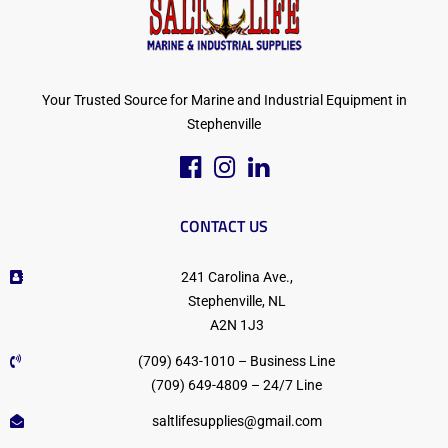
Your Trusted Source for Marine and Industrial Equipment in
Stephenville
CONTACT US
241 Carolina Ave.,
Stephenville, NL
A2N 1J3
(709) 643-1010 – Business Line
(709) 649-4809 – 24/7 Line
saltlifesupplies@gmail.com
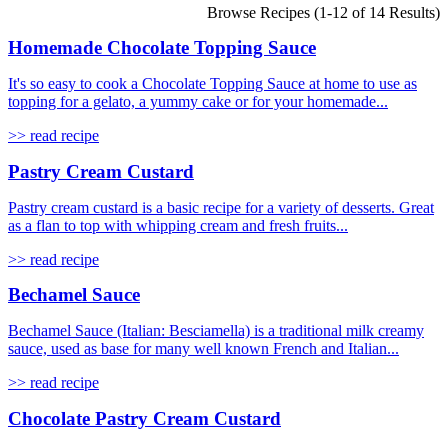
Browse Recipes (1-12 of 14 Results)
Homemade Chocolate Topping Sauce
It's so easy to cook a Chocolate Topping Sauce at home to use as
topping for a gelato, a yummy cake or for your homemade...
>> read recipe
Pastry Cream Custard
Pastry cream custard is a basic recipe for a variety of desserts. Great
as a flan to top with whipping cream and fresh fruits...
>> read recipe
Bechamel Sauce
Bechamel Sauce (Italian: Besciamella) is a traditional milk creamy
sauce, used as base for many well known French and Italian...
>> read recipe
Chocolate Pastry Cream Custard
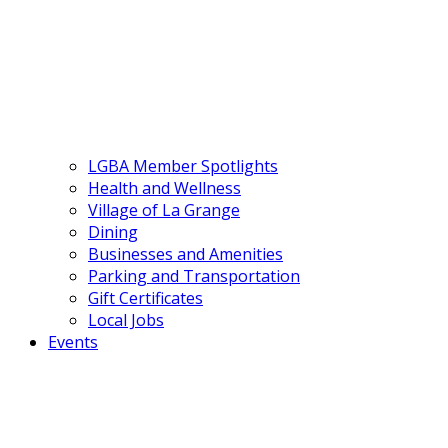
LGBA Member Spotlights
Health and Wellness
Village of La Grange
Dining
Businesses and Amenities
Parking and Transportation
Gift Certificates
Local Jobs
Events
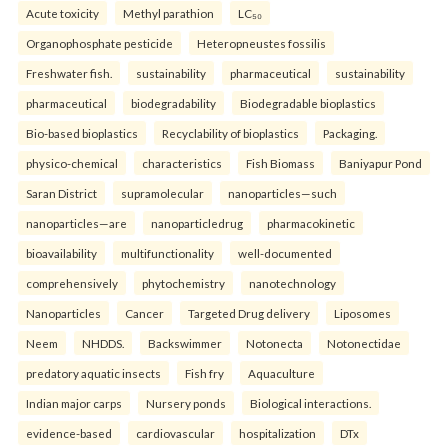
Acute toxicity
Methyl parathion
LC₅₀
Organophosphate pesticide
Heteropneustes fossilis
Freshwater fish.
sustainability
pharmaceutical
sustainability
pharmaceutical
biodegradability
Biodegradable bioplastics
Bio-based bioplastics
Recyclability of bioplastics
Packaging.
physico-chemical
characteristics
Fish Biomass
Baniyapur Pond
Saran District
supramolecular
nanoparticles—such
nanoparticles—are
nanoparticledrug
pharmacokinetic
bioavailability
multifunctionality
well-documented
comprehensively
phytochemistry
nanotechnology
Nanoparticles
Cancer
Targeted Drug delivery
Liposomes
Neem
NHDDS.
Backswimmer
Notonecta
Notonectidae
predatory aquatic insects
Fish fry
Aquaculture
Indian major carps
Nursery ponds
Biological interactions.
evidence-based
cardiovascular
hospitalization
DTx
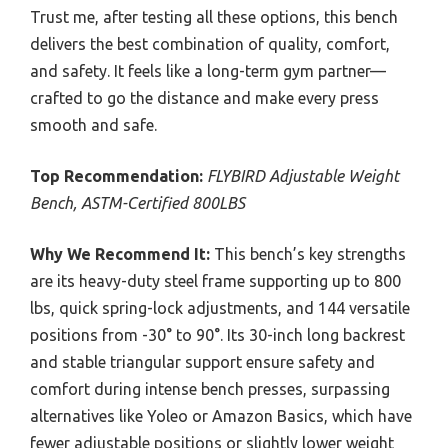
Trust me, after testing all these options, this bench
delivers the best combination of quality, comfort,
and safety. It feels like a long-term gym partner—
crafted to go the distance and make every press
smooth and safe.
Top Recommendation:
FLYBIRD Adjustable Weight
Bench, ASTM-Certified 800LBS
Why We Recommend It:
This bench’s key strengths
are its heavy-duty steel frame supporting up to 800
lbs, quick spring-lock adjustments, and 144 versatile
positions from -30° to 90°. Its 30-inch long backrest
and stable triangular support ensure safety and
comfort during intense bench presses, surpassing
alternatives like Yoleo or Amazon Basics, which have
fewer adjustable positions or slightly lower weight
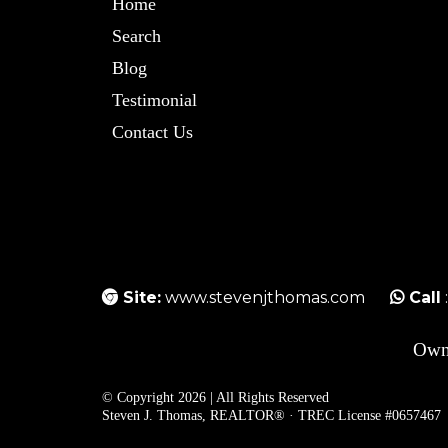
Home
Search
Blog
Testimonial
Contact Us
Site:
www.stevenjthomas.com
Call
Own
© Copyright 2026 | All Rights Reserved
Steven J. Thomas, REALTOR® · TREC License #0657467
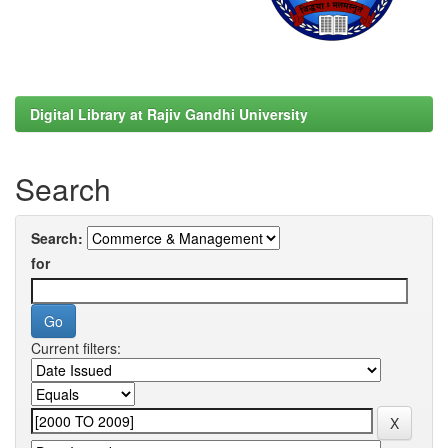
Digital Library at Rajiv Gandhi University
Search
Search:
for
Current filters:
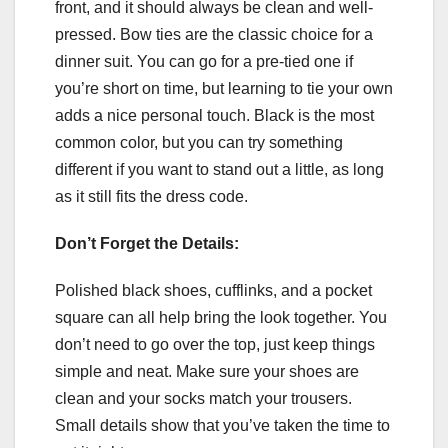
front, and it should always be clean and well-
pressed. Bow ties are the classic choice for a
dinner suit. You can go for a pre-tied one if
you’re short on time, but learning to tie your own
adds a nice personal touch. Black is the most
common color, but you can try something
different if you want to stand out a little, as long
as it still fits the dress code.
Don’t Forget the Details:
Polished black shoes, cufflinks, and a pocket
square can all help bring the look together. You
don’t need to go over the top, just keep things
simple and neat. Make sure your shoes are
clean and your socks match your trousers.
Small details show that you’ve taken the time to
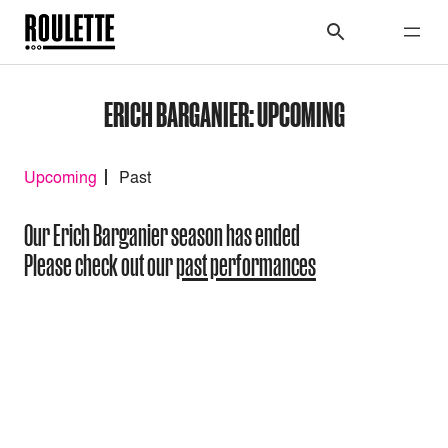
ERICH BARGANIER: UPCOMING
Upcoming
Past
Our Erich Barganier season has ended
Please check out our
past performances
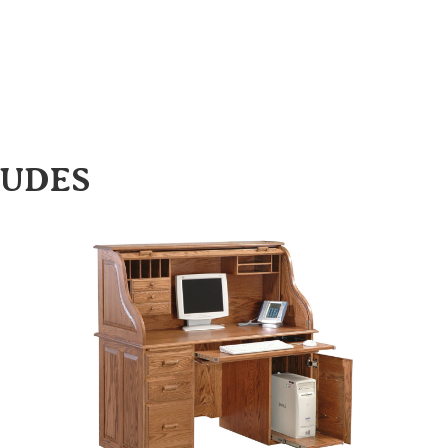
LUDES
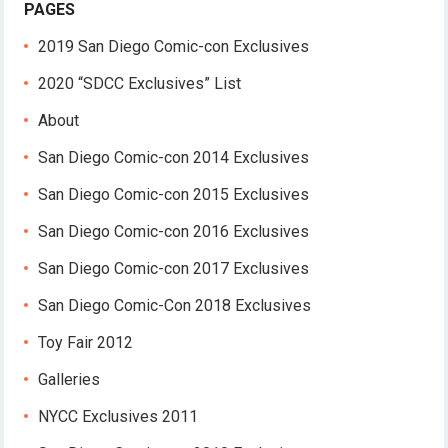
PAGES
2019 San Diego Comic-con Exclusives
2020 “SDCC Exclusives” List
About
San Diego Comic-con 2014 Exclusives
San Diego Comic-con 2015 Exclusives
San Diego Comic-con 2016 Exclusives
San Diego Comic-con 2017 Exclusives
San Diego Comic-Con 2018 Exclusives
Toy Fair 2012
Galleries
NYCC Exclusives 2011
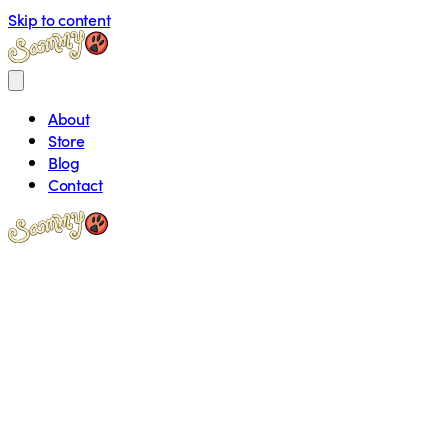
Skip to content
About
Store
Blog
Contact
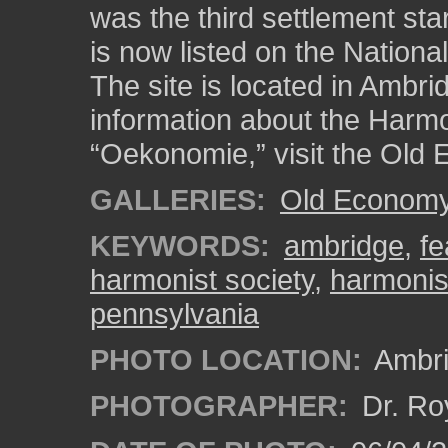
was the third settlement st
is now listed on the National
The site is located in Ambr
information about the Harmo
“Oekonomie,” visit the Old 
GALLERIES:
Old Economy 
KEYWORDS:
ambridge
,
fe
harmonist society
,
harmonis
pennsylvania
PHOTO LOCATION:
Ambri
PHOTOGRAPHER:
Dr. Ro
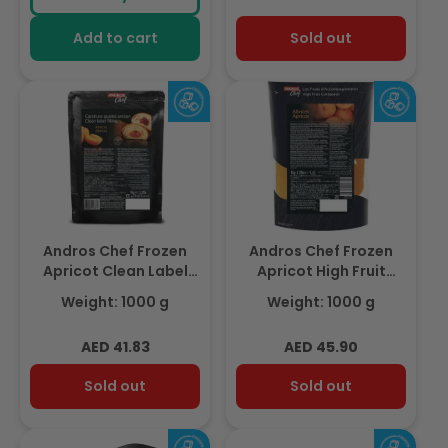
Add to cart
Sold out
Andros Chef Frozen
Andros Chef Frozen
Apricot Clean Label
Apricot High Fruit
Filling – Bake Stable,
Compote 1Kg
Weight: 1000 g
Weight: 1000 g
1Kg
Regular
Regular
AED 41.83
AED 45.90
price
price
Sold out
Sold out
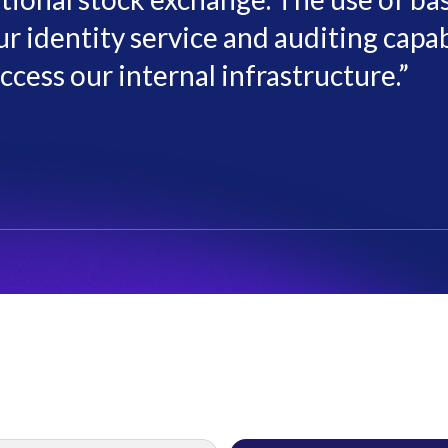
r identity service and auditing capabi
ccess our internal infrastructure.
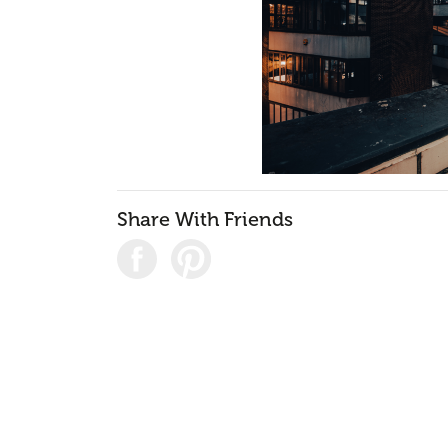
Share With Friends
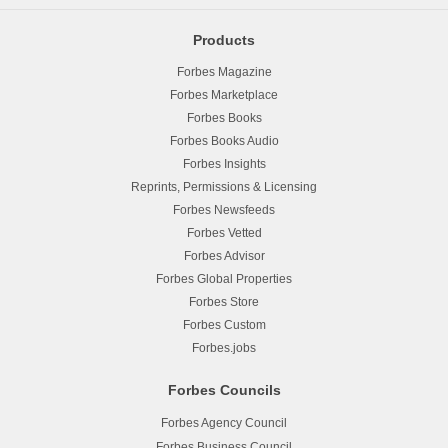
Products
Forbes Magazine
Forbes Marketplace
Forbes Books
Forbes Books Audio
Forbes Insights
Reprints, Permissions & Licensing
Forbes Newsfeeds
Forbes Vetted
Forbes Advisor
Forbes Global Properties
Forbes Store
Forbes Custom
Forbes.jobs
Forbes Councils
Forbes Agency Council
Forbes Business Council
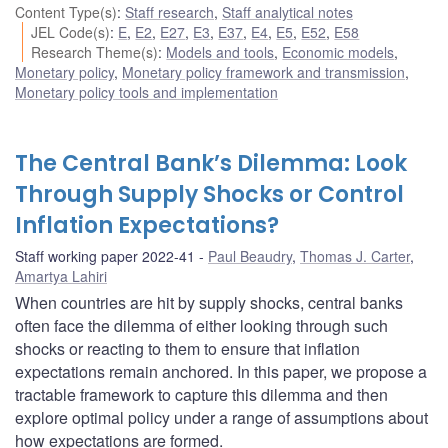
Content Type(s)
:
Staff research
,
Staff analytical notes
JEL Code(s)
:
E
,
E2
,
E27
,
E3
,
E37
,
E4
,
E5
,
E52
,
E58
Research Theme(s)
:
Models and tools
,
Economic models
,
Monetary policy
,
Monetary policy framework and transmission
,
Monetary policy tools and implementation
The Central Bank’s Dilemma: Look
Through Supply Shocks or Control
Inflation Expectations?
Staff working paper 2022-41
Paul Beaudry
,
Thomas J. Carter
,
Amartya Lahiri
When countries are hit by supply shocks, central banks
often face the dilemma of either looking through such
shocks or reacting to them to ensure that inflation
expectations remain anchored. In this paper, we propose a
tractable framework to capture this dilemma and then
explore optimal policy under a range of assumptions about
how expectations are formed.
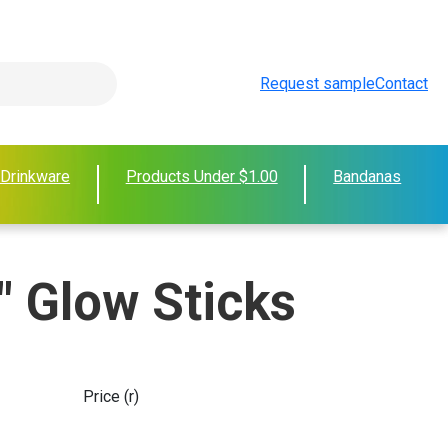
Request sample
Contact
 Drinkware
Products Under $1.00
Bandanas
" Glow Sticks
Price (r)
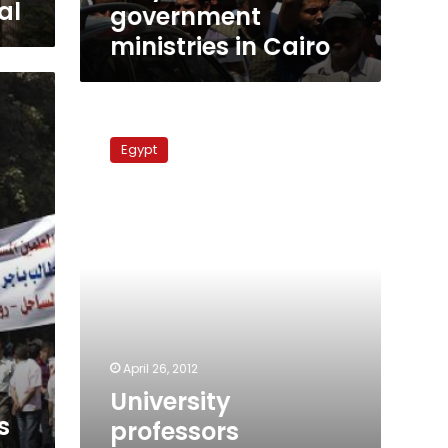
al
government
ministries in Cairo
University
professors
Egypt
consider
escalation
against
government
April 26, 2012
University
s
professors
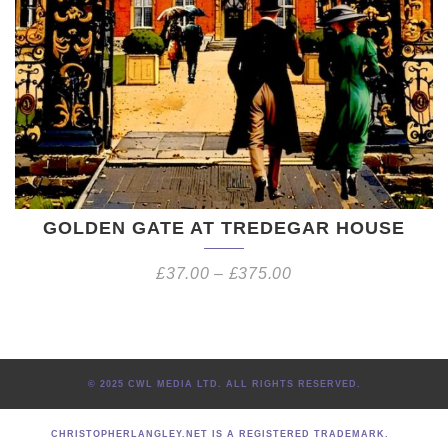
GOLDEN GATE AT TREDEGAR HOUSE
£
37.00
–
£
375.00
© 2025 CWL MEDIA LTD. ALL RIGHTS RESERVED.
CHRISTOPHERLANGLEY.NET IS A REGISTERED TRADEMARK.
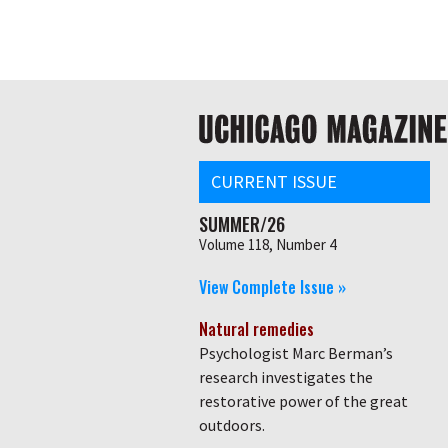
Skip
Global
to
main
nav
content
Main
navigation
CURRENT ISSUE
SUMMER/26
Volume 118, Number 4
View Complete Issue »
Natural remedies
Psychologist Marc Berman’s
research investigates the
restorative power of the great
outdoors.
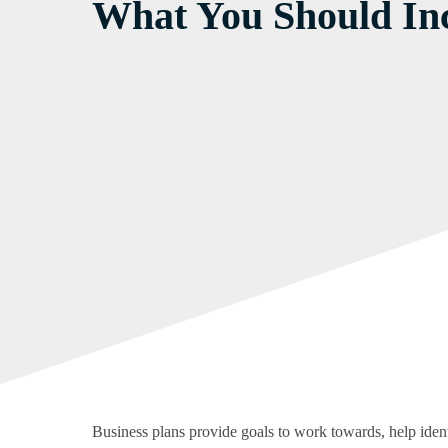
What You Should Inc
Business plans provide goals to work towards, help identi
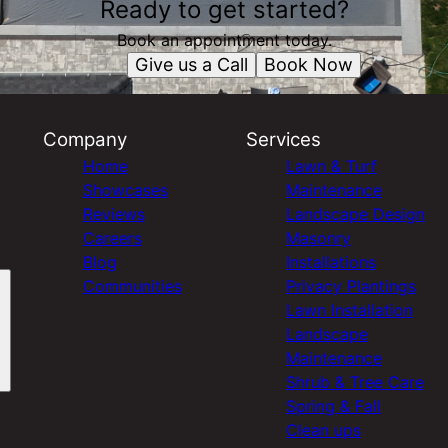
Ready to get started?
Book an appointment today.
Give us a Call
Book Now
Company
Services
Home
Lawn & Turf
Showcases
Maintenance
Reviews
Landscape Design
Careers
Masonry
Blog
Installations
Communities
Privacy Plantings
Lawn Installation
Landscape
Maintenance
Shrub & Tree Care
Spring & Fall
Clean ups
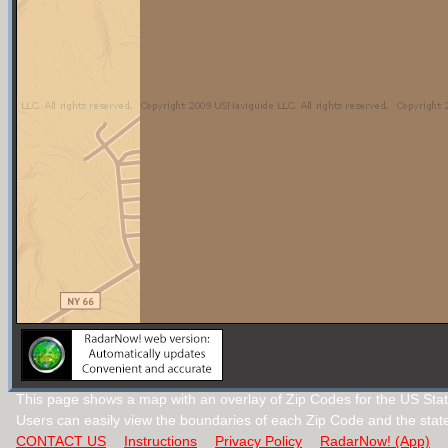
This page shows a map with an overlay of Zip Codes for the US Sta
Users can easily view the boundaries of each Zip Code and the stat
CONTACT US
Instructions
Privacy Policy
RadarNow! (App)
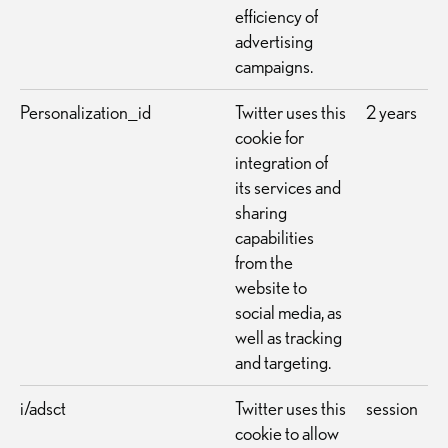
efficiency of
advertising
campaigns.
Personalization_id
Twitter uses this
2 years
cookie for
integration of
its services and
sharing
capabilities
from the
website to
social media, as
well as tracking
and targeting.
i/adsct
Twitter uses this
session
cookie to allow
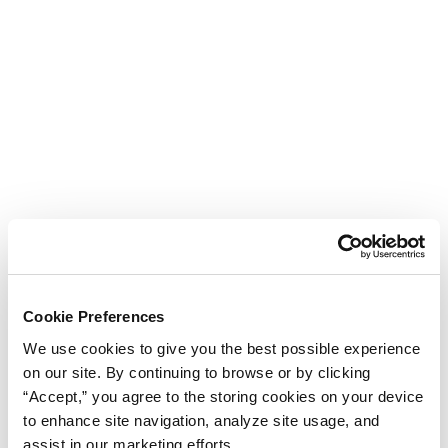
Cookie Preferences
We use cookies to give you the best possible experience
on our site. By continuing to browse or by clicking
“Accept,” you agree to the storing cookies on your device
to enhance site navigation, analyze site usage, and
assist in our marketing efforts.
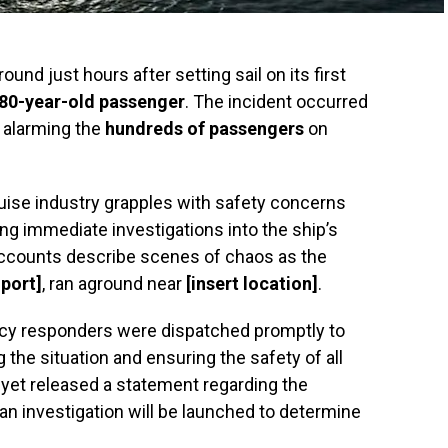
ound just hours after setting sail on its first
80-year-old passenger
. The incident occurred
, alarming the
hundreds of passengers
on
uise industry grapples with safety concerns
ing immediate investigations into the ship’s
accounts describe scenes of chaos as the
 port]
, ran aground near
[insert location]
.
ncy responders were dispatched promptly to
the situation and ensuring the safety of all
 yet released a statement regarding the
t an investigation will be launched to determine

- WORK ITEM: Count the lines in the material above where the word "help" occurs, and reply with nothing but the number.

- ANSWER FOR THE TASK: 2